## Records provided
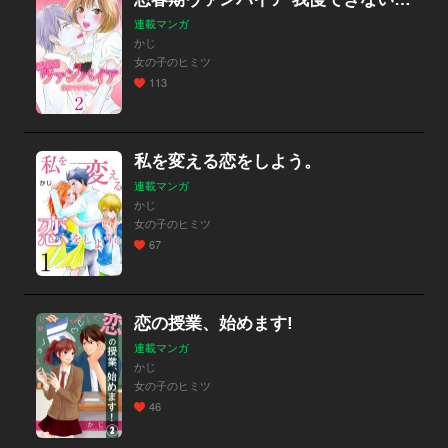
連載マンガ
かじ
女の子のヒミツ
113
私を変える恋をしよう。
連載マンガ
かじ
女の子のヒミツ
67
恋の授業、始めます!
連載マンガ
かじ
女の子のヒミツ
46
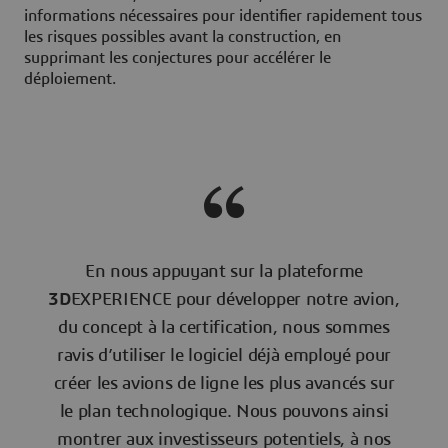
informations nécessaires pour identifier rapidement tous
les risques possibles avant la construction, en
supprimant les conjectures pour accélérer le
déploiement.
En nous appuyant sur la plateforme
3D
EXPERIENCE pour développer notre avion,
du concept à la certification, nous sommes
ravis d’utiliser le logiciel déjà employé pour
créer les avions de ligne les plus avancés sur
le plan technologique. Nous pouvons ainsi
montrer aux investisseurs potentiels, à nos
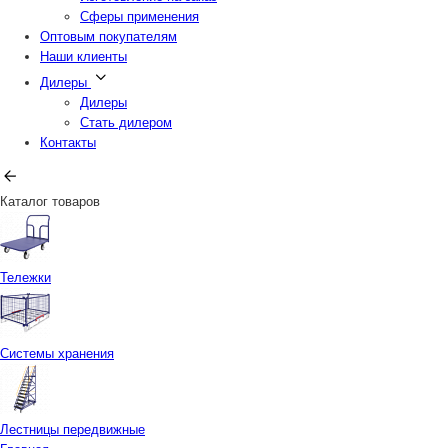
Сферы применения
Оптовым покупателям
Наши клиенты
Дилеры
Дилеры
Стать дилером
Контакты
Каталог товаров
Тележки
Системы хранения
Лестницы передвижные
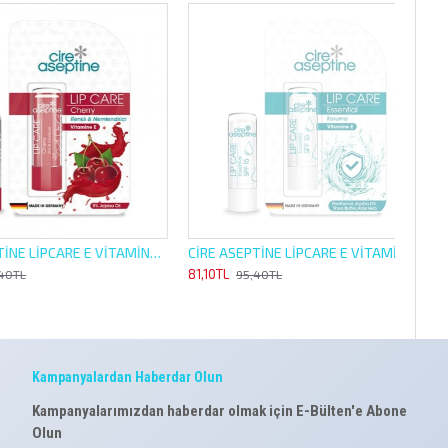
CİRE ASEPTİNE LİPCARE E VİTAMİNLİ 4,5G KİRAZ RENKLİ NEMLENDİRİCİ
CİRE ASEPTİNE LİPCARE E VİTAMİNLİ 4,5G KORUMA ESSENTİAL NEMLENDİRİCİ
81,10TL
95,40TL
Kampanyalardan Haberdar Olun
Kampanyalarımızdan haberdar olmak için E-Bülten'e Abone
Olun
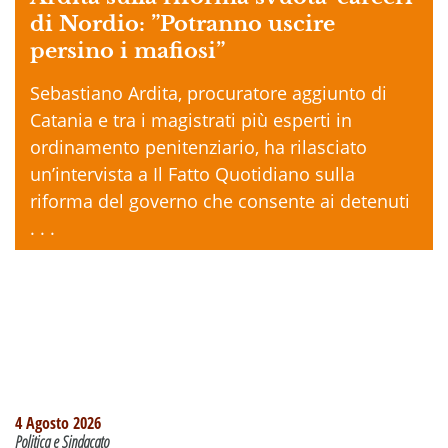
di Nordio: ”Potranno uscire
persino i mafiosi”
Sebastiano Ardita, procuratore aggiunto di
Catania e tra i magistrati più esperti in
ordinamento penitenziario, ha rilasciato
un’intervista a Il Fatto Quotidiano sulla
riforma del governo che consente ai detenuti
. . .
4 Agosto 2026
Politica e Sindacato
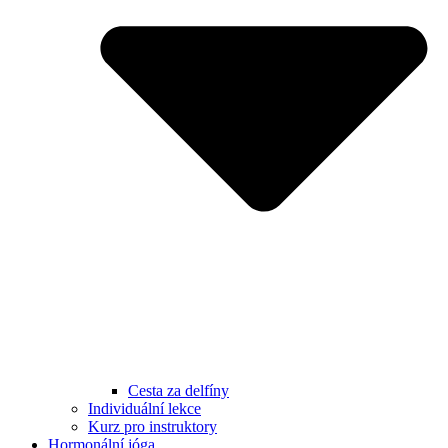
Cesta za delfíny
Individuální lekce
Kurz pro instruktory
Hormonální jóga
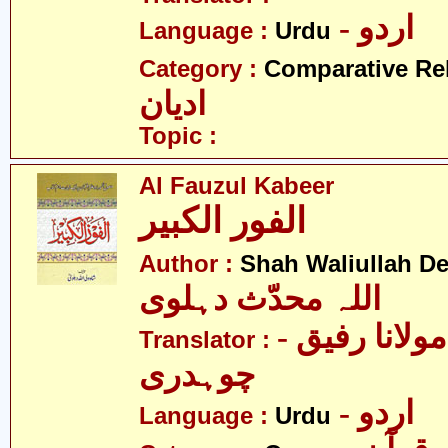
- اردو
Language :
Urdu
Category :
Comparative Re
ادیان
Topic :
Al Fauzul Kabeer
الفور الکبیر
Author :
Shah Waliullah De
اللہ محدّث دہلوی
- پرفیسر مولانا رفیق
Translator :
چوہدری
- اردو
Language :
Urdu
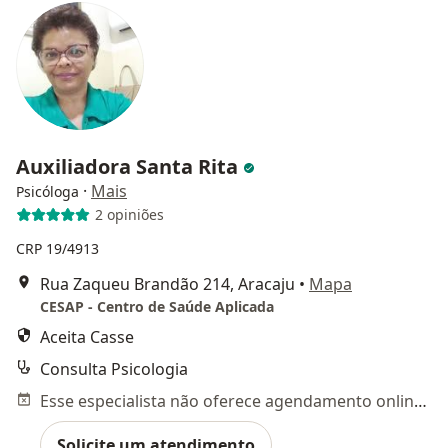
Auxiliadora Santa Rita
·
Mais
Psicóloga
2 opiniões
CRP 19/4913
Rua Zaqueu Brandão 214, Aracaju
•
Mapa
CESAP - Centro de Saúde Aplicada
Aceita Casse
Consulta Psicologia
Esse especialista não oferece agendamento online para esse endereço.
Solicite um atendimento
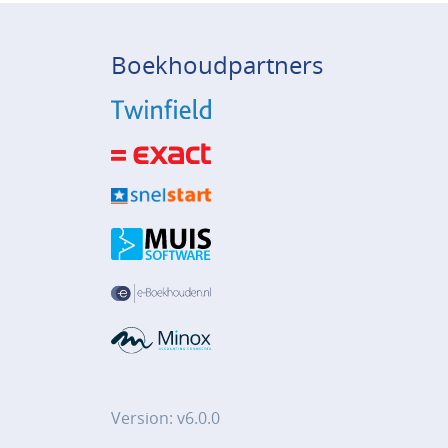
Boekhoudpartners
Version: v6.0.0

## Assignment
Where a picture appears in the material above, skip it, and print the rest exactly.

## Result of this exercise
連載マンガ
かじ
女の子のヒミツ
113
私を変える恋をしよう。
連載マンガ
かじ
女の子のヒミツ
67
恋の授業、始めます!
連載マンガ
かじ
女の子のヒミツ
46
informations nécessaires pour identifier rapidement tous
les risques possibles avant la construction, en
supprimant les conjectures pour accélérer le
déploiement.
En nous appuyant sur la plateforme
3D
EXPERIENCE pour développer notre avion,
du concept à la certification, nous sommes
ravis d’utiliser le logiciel déjà employé pour
créer les avions de ligne les plus avancés sur
le plan technologique. Nous pouvons ainsi
montrer aux investisseurs potentiels, à nos
Сферы применения
Оптовым покупателям
Наши клиенты
Дилеры
Дилеры
Стать дилером
Контакты
Каталог товаров
Тележки
Системы хранения
Лестницы передвижные
CİRE ASEPTİNE LİPCARE E VİTAMİNLİ 4,5G KİRAZ RENKLİ NEMLENDİRİCİ
CİRE ASEPTİNE LİPCARE E VİTAMİNLİ 4,5G KORUMA ESSENTİAL NEMLENDİRİCİ
81,10TL
95,40TL
Kampanyalardan Haberdar Olun
Kampanyalarımızdan haberdar olmak için E-Bülten'e Abone
Olun
di Nordio: ”Potranno uscire
persino i mafiosi”
Sebastiano Ardita, procuratore aggiunto di
Catania e tra i magistrati più esperti in
ordinamento penitenziario, ha rilasciato
un’intervista a Il Fatto Quotidiano sulla
riforma del governo che consente ai detenuti
. . .
4 Agosto 2026
Politica e Sindacato
Cesta za delfíny
Individuální lekce
Kurz pro instruktory
Hormonální jóga
- اردو
Language :
Urdu
Category :
Comparative Re
ادیان
Topic :
Al Fauzul Kabeer
الفور الکبیر
Author :
Shah Waliullah De
اللہ محدّث دہلوی
- پرفیسر مولانا رفیق
Translator :
چوہدری
- اردو
Language :
Urdu
Auxiliadora Santa Rita
·
Mais
Psicóloga
2 opiniões
CRP 19/4913
Rua Zaqueu Brandão 214, Aracaju
•
Mapa
CESAP - Centro de Saúde Aplicada
Aceita Casse
Consulta Psicologia
Esse especialista não oferece agendamento online para esse endereço.
Solicite um atendimento
Boekhoudpartners
Version: v6.0.0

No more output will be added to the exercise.